BigQuery optimizations

Optional `partition_by`, `cluster_by`, and informational `PRIMARY KEY` / `FOREIGN KEY` constraints applied to the six core nexus_* models. Single feature toggle; on by default for BigQuery, off elsewhere.

A single toggle adds three classes of warehouse-side optimization to the canonical core models. All three are BigQuery-only, all three are on by default on BigQuery and a clean no-op on Snowflake, and the whole feature can be opted out of with one line of YAML if a tenant's needs differ.

The toggle

# In your dbt_project.yml
vars:
  nexus:
    warehouse_optimization:
      enabled: null   # default — auto: on for BigQuery, off elsewhere
      # enabled: false  # force off (BigQuery user opts out)
      # enabled: true   # force on (Snowflake user opts in — applies cluster_by only)

Auto mode (null or unset) is what every consuming project gets out of the box.

What gets applied per model

Model partition_by cluster_by PK FK
nexus_events occurred_at (month) event_name, source event_id
nexus_event_dimensions occurred_at (month) event_id event_id event_id → events
nexus_event_measurements occurred_at (month) event_id event_id event_id → events
nexus_entity_participants occurred_at (month) entity_type, event_id entity_participant_id event_id → events, entity_id → entities
nexus_entities (none — no temporal col) entity_type entity_id
nexus_relationships (none) relationship_type, entity_a_type, entity_b_type relationship_id entity_a_id → entities, entity_b_id → entities

Pre-existing keys on nexus_entity_states and nexus_entity_state_participants are left alone.

Why these specific keys?

Not invented — derived from a corpus grep across every production artifact in app/src/artifacts/. The dominant access pattern:

  • 173+ occurred_at >= and 158+ occurred_at < predicates → partition by occurred_at.
  • event_name = 'enrollment' 61×, event_name = 'search' 19×, source = 'segment' 12× → cluster nexus_events by event_name, source.
  • entity_type = 'person' 120×, 'group' 39× → cluster nexus_entities and nexus_entity_participants on entity_type.
  • relationship_type = 'advisor' 19×, 'member' 6× → cluster nexus_relationships on relationship_type first.
  • 110+ joins on event_id → cluster the dimension / measurement / participant tables on event_id for hash-join locality and potential PK-driven block prune.

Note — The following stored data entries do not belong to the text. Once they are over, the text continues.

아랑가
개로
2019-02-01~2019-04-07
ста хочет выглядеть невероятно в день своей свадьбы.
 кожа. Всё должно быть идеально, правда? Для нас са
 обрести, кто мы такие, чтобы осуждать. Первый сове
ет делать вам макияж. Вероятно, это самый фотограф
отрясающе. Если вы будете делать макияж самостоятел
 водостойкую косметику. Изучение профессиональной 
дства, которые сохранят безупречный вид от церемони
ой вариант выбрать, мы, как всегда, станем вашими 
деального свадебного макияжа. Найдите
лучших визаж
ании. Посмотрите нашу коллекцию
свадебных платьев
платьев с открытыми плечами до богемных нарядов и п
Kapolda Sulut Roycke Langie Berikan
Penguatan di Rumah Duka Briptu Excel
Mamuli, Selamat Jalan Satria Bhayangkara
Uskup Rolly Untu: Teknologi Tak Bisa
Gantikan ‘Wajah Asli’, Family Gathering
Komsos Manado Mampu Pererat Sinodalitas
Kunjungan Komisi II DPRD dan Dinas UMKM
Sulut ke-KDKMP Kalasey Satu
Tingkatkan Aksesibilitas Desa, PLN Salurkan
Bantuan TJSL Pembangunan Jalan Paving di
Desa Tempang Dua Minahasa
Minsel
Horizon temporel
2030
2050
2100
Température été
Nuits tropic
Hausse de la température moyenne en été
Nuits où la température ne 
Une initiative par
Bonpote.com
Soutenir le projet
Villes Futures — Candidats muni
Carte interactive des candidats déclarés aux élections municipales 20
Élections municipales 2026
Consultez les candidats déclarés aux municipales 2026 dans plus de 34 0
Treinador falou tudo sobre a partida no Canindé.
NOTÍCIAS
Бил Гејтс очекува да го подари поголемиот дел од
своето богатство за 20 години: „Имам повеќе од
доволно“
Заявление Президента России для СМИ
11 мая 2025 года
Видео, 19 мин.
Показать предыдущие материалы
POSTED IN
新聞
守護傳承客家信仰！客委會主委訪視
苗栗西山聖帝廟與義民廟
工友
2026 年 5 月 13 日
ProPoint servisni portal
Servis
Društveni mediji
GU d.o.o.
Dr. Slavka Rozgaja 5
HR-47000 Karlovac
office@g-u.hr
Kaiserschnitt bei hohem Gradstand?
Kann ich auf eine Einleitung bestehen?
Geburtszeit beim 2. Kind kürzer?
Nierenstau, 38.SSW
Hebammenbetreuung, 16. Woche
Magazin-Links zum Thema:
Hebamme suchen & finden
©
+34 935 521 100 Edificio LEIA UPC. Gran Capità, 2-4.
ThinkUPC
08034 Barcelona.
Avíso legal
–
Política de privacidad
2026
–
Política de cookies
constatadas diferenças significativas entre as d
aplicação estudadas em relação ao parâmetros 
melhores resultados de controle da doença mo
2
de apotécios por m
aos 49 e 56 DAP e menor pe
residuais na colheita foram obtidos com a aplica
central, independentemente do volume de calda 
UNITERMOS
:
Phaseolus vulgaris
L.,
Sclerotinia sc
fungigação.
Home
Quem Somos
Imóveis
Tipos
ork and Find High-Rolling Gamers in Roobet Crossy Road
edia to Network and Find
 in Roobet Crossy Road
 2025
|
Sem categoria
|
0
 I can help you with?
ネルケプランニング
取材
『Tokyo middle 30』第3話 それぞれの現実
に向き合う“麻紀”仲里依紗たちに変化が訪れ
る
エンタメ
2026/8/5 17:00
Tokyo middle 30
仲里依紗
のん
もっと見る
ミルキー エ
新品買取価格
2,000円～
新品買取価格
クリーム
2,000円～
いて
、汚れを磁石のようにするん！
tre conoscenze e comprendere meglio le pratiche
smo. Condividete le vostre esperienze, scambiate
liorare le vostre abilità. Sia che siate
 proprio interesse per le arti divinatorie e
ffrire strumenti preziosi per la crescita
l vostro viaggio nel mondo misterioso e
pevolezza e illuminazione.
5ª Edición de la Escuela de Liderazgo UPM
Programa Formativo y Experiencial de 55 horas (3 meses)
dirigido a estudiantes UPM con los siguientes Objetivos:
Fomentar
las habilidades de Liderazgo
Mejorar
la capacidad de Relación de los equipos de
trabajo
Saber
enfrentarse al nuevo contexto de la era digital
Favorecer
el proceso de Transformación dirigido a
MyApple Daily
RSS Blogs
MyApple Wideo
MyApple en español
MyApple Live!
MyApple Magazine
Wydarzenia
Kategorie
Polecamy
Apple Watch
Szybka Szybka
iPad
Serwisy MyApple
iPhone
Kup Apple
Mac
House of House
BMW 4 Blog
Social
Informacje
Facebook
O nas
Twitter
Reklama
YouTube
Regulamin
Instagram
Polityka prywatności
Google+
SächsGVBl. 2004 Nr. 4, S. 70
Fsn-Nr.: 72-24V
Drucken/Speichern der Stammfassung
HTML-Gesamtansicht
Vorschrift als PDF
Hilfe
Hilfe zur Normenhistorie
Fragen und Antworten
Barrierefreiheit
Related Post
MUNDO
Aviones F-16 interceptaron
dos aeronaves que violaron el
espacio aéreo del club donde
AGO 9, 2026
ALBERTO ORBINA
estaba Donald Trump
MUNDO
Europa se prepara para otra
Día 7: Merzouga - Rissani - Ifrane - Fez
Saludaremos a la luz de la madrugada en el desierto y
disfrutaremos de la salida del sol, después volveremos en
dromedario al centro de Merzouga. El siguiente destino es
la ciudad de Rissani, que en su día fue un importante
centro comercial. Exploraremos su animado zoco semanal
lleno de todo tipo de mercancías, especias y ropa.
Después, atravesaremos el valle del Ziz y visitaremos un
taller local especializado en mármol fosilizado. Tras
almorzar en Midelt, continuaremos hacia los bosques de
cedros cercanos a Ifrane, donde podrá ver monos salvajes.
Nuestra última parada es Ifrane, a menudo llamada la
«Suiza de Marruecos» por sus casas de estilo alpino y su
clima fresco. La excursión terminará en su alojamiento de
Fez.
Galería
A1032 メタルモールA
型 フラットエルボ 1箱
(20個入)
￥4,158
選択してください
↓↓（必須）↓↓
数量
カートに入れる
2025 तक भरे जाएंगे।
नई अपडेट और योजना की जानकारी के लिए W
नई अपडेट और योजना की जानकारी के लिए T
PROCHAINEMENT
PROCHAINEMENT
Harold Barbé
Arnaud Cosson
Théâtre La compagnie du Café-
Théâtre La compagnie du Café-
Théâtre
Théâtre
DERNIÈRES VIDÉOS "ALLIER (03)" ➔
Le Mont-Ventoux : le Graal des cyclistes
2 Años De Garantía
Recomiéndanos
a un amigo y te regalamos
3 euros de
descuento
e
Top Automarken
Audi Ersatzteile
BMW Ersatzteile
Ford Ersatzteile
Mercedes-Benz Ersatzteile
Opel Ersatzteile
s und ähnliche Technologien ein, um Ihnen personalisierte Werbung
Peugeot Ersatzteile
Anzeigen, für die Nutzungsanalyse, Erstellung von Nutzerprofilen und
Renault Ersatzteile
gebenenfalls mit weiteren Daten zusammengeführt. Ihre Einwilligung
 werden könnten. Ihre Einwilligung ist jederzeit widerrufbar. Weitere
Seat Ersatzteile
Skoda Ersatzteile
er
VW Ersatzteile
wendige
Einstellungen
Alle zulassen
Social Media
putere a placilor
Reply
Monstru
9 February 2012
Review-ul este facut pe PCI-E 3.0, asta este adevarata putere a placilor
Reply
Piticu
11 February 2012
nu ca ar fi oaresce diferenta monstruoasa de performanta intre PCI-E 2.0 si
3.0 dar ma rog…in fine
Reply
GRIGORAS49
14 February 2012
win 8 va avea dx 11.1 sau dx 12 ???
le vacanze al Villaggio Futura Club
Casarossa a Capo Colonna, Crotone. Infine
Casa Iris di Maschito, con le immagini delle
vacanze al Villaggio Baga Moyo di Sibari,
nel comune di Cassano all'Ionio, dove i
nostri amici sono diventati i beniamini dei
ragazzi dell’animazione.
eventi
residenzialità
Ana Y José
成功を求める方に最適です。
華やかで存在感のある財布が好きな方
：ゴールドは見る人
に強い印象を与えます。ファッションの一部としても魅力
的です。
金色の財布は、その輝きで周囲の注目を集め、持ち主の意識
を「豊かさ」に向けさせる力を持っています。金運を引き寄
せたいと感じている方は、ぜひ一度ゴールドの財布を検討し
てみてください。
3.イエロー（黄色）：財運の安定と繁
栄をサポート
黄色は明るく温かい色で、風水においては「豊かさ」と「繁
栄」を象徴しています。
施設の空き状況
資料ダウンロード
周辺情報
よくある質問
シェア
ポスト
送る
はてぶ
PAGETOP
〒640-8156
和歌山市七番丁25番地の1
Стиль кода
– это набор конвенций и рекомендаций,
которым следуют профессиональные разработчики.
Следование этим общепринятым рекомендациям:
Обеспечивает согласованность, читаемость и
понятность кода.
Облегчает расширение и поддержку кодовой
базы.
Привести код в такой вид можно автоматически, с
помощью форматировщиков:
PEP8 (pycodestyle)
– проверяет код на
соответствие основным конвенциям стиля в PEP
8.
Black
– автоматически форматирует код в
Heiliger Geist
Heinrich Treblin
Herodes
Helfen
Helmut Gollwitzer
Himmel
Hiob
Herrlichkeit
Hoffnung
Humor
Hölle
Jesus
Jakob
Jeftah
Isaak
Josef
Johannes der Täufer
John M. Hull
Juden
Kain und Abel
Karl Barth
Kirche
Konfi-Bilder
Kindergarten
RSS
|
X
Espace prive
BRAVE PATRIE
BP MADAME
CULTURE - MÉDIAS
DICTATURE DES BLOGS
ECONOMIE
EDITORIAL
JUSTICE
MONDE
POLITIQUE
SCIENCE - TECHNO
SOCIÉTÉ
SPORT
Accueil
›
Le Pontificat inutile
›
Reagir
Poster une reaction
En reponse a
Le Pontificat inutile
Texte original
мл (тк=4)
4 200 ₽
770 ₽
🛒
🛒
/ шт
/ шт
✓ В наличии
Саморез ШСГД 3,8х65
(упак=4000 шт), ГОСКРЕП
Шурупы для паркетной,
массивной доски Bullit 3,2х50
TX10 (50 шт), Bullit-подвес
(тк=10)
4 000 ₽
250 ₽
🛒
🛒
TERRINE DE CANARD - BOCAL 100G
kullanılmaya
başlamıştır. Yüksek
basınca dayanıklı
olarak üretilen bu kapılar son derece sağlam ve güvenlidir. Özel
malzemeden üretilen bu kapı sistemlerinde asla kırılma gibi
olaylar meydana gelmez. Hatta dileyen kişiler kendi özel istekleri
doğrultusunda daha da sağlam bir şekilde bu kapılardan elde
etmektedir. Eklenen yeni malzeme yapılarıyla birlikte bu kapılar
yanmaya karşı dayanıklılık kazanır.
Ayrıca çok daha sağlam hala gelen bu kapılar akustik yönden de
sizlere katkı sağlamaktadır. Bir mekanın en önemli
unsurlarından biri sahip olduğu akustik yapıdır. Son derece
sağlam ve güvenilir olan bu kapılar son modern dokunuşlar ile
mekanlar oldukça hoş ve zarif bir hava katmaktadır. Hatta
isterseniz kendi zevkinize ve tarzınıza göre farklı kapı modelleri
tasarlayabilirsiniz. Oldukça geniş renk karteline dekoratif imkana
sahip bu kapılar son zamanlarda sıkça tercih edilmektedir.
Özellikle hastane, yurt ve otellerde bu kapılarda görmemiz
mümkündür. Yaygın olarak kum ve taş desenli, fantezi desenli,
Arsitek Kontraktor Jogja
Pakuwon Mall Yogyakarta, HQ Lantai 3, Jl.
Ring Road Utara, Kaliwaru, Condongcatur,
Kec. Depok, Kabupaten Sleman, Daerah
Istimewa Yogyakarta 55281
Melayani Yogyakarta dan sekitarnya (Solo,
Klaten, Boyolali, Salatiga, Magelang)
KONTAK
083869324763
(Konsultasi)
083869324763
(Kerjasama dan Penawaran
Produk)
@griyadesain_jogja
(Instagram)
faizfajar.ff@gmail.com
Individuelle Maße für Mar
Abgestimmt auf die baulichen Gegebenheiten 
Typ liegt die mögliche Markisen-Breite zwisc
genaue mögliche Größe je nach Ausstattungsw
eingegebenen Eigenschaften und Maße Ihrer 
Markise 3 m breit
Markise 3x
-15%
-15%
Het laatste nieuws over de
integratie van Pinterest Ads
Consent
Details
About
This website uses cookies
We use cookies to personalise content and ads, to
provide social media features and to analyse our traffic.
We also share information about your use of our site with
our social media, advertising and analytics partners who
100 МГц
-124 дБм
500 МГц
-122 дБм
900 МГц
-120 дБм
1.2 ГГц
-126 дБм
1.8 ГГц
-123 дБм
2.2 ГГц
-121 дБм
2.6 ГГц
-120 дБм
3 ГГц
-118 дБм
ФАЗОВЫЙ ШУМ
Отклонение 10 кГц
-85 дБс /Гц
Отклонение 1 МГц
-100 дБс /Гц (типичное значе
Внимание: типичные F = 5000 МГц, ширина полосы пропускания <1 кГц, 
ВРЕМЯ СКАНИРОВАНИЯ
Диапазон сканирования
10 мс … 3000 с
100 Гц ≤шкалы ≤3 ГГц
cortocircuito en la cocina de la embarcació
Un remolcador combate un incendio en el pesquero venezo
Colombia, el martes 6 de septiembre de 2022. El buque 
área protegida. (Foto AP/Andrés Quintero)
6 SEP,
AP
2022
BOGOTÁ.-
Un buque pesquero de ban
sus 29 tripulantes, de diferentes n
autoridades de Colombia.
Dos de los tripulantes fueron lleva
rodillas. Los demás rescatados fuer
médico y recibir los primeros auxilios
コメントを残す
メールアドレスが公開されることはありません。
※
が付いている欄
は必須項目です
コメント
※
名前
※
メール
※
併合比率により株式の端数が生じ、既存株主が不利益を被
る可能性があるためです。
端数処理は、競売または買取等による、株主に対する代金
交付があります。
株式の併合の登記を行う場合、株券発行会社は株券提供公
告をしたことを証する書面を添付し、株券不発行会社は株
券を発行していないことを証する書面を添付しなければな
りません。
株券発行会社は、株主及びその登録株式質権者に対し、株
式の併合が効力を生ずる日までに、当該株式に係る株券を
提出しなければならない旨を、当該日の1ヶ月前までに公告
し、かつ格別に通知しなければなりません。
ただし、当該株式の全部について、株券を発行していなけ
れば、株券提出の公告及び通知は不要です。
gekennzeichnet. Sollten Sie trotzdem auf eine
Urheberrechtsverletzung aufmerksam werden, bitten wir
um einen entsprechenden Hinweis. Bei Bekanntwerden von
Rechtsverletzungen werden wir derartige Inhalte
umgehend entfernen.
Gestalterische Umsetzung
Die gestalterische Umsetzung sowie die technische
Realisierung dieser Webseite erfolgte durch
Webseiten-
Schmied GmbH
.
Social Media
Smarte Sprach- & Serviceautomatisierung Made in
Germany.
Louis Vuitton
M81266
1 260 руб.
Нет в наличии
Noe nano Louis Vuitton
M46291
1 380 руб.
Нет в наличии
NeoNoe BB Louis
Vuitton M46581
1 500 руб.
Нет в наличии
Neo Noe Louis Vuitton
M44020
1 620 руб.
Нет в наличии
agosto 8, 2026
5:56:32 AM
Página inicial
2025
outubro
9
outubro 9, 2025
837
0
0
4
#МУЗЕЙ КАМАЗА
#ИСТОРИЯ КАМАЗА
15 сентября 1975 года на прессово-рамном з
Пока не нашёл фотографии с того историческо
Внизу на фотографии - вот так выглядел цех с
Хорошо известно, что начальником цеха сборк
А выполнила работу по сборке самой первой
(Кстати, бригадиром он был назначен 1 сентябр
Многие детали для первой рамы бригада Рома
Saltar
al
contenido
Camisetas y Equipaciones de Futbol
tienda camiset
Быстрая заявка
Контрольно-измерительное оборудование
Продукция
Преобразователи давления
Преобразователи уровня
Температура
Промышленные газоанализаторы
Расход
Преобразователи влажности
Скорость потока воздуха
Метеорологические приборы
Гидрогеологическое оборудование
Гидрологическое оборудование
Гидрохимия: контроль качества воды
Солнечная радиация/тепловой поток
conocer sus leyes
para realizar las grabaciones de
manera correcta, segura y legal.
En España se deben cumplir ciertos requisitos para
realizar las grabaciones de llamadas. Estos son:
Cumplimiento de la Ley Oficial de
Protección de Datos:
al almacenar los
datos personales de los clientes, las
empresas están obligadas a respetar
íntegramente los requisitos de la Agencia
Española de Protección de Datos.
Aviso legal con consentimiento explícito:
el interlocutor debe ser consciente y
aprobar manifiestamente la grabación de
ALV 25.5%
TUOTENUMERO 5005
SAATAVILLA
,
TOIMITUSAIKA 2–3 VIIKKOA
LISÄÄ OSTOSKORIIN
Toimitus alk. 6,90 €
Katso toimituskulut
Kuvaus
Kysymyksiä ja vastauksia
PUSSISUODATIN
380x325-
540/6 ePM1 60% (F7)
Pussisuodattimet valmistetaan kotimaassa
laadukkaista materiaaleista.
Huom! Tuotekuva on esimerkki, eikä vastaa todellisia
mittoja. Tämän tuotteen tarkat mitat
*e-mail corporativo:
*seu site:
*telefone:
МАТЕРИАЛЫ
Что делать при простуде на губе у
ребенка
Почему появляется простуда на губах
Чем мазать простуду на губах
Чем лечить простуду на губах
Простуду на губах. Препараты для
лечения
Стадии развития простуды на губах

If your tenant's workload skews differently, the toggle is a clean opt-out; per-tenant overrides via dbt post-hooks in your own project are the right next move.

Why monthly partitioning, not daily?

Real tenant event histories routinely span more than BigQuery's 4000-partition cap when partitioned daily. We saw this on a real client whose Gmail history goes back >11 years — daily CTAS fails with "Too many partitions produced by query."

Monthly granularity gives 4000 / 12 ≈ 333 years of headroom while still pruning a 90-day query to ~4 partitions ≈ 120 days scanned (versus the 90 daily would give). The difference is dwarfed by going from "scan everything" to "scan four months".

Informational PK/FK constraints

The BigQuery ALTER TABLE ... ADD PRIMARY KEY ... NOT ENFORCED and ADD FOREIGN KEY ... NOT ENFORCED constraints are hints to the query optimizer, not validations. They're free (no storage, no validation pass, idempotent re-application), and they let BigQuery do two important things:

  1. Join elimination. A query like SELECT e.event_id FROM nexus_events e LEFT JOIN nexus_event_dimensions d ON e.event_id = d.event_id scans only nexus_events. BigQuery sees the FK→PK chain, knows the join produces exactly one matched row per left row (so it can't change the result), and drops the join entirely.
  2. Better cardinality estimates → better join order. When BigQuery knows event_id is unique on one side, it picks the right build side and the right join algorithm.

The safety net

NOT ENFORCED means BigQuery trusts the constraint blindly. If a declared PK had duplicates, BigQuery's plans based on that "uniqueness" would produce wrong results, not just slow ones.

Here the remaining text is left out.